Pinguini Tattici Nucleari singles chronology
| "La storia infinita" (2020) | "Scooby Doo" (2020) | "Ferma a guardare" (2021) |

Music video
- "Scooby Doo" on YouTube

= Scooby Doo (song) =

"Scooby Doo" is a song by Italian pop rock band Pinguini Tattici Nucleari. It was released by Sony Music on 13 November 2020 as the second single from the band's EP Ahia!.

The song talks about the difficulties of interpersonal relationships, and about the masks we wear to accommodate conformism. The title is a reference to the American animated series of the same name. The chorus invites you to "take off your mask like in Scooby-Doo".
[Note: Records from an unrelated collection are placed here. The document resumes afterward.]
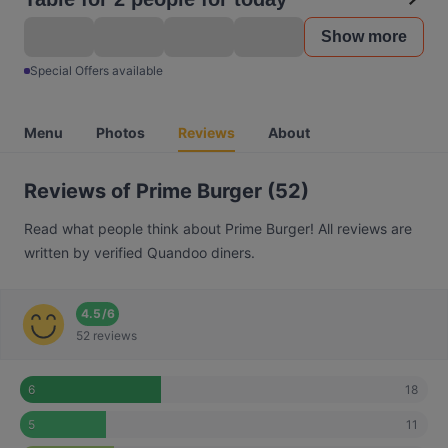
Show more
Special Offers available
Menu
Photos
Reviews
About
Reviews of Prime Burger (52)
Read what people think about Prime Burger! All reviews are
written by verified Quandoo diners.
4.5
/
6
52 reviews
18
6
11
5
The song peaked at number 2 on the Italian singles chart and was certified quadruple platinum in Italy.

==Charts==

===Weekly charts===

Weekly chart performance for "Scooby Doo"
| Chart (2020–2021) | Peak position |
|---|---|
| Italy (FIMI) | 2 |
| Italy Airplay (EarOne) | 4 |

===Year-end charts===

2021 year-end chart performance for "Scooby Doo"
| Chart | Position |
|---|---|
| Italy (FIMI) | 32 |

==Certifications==

| Region | Certification | Certified units/sales |
| Italy (FIMI) | 4× Platinum | 400,000^{‡} |
^{‡} Sales+streaming figures based on certification alone.